A graph is a set of vertices connected to each other by edges. The vertices and edges can represent all sorts of things: cities and roads, transistors and wires, computers and network cables, web pages and links, neighborhood gossips and conversations, people and friendships, tasks and scheduling dependencies, blocks and lines in a flow chart, or any of a number of other things. If the edges go one way (one web page links to another, but not vice-versa), the graph is called directed; if the edges have numbers associated with them (distances between cities, say), the graph is called weighted.
Graph theory is one of the main mathematical tools in computer science. Graphs have lots of applications; they're relatively easy to explain; and they can be represented in an utterly intuitive way by a sort of connect-the-dots scribbling that most of us learn to do as youngsters. Is it any wonder computer scientists love them?
There are other ways to represent graphs which -- though they lack the charm of connect-the-dots -- are easier for a computer to manage. They are also, perhaps, more dignified. One of these representations is called an adjacency matrix. For a graph with a finite number of vertices (the usual case), we can number each vertex in turn; then if vertex i is connected to vertex j, we put a nonzero in the ij entry (the entry at row i, column j) of the adjacency matrix.
So: a square matrix can represent a graph.

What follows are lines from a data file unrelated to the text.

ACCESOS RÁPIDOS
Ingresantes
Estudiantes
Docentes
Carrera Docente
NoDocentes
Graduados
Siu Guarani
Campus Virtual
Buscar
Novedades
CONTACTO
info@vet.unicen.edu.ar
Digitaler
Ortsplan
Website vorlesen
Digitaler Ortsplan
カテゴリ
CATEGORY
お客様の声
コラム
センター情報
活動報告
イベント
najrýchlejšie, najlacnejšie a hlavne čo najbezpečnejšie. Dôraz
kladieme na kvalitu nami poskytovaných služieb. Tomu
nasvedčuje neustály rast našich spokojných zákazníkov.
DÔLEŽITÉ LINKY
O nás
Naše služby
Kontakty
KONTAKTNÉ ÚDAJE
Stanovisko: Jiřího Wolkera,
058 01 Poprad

It can also represent a
linear operator acting on a finite-dimensional vector space. You
might ask if weighted graphs and linear operators aren't really the
same thing in some sense; the answer is that they really are
different, though there is a close connection. Why are
they different? If I label the major cities by numbers, it doesn't
make much difference if I call San Francisco 1
and New York
2
or vice-versa (except, perhaps, to some residents and
sports fans in said cities). But I can't book a flight between the
sum of San Francisco and New York and the difference of the two
cities, with a stop-over at pi times Chicago. Vertices aren't
vectors, even though we can represent them as such; and it takes a
certain amount of imagination to go back and forth between the two.

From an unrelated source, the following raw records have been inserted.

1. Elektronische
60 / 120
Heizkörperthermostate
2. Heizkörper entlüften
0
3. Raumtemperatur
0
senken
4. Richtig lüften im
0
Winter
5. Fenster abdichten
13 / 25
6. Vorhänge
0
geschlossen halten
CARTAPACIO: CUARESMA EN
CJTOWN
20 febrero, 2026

The difference between an adjacency matrix representation of a graph and a matrix representation of a linear operator is really in the legitimate isomorphisms that can be applied to each. I can represent a linear operator by many different matrices, depending on a choice of basis (do I walk a mile north and a mile east, or sqrt(2) miles to the northeast?): the different matrices that can represent the same operator are called similar. I can also represent a graph by many different adjacency matrices, because I can permute the labels of the vertices. But there are far fewer ways for me to rearrange labels than there are for me to change bases in general. That is, any two adjacency matrices representing the same graph are similar -- but just because two matrices are similar doesn't mean they represent the same graph.
This sort of non-obvious connection is one of the main reasons why mathematics is so useful. Seemingly disparate areas of inquiry connect together, and suddenly you can turn information about the connections between web pages into page rankings -- by turning a problem in graph theory into a problem in linear algebra (an eigenvalue problem, to be specific).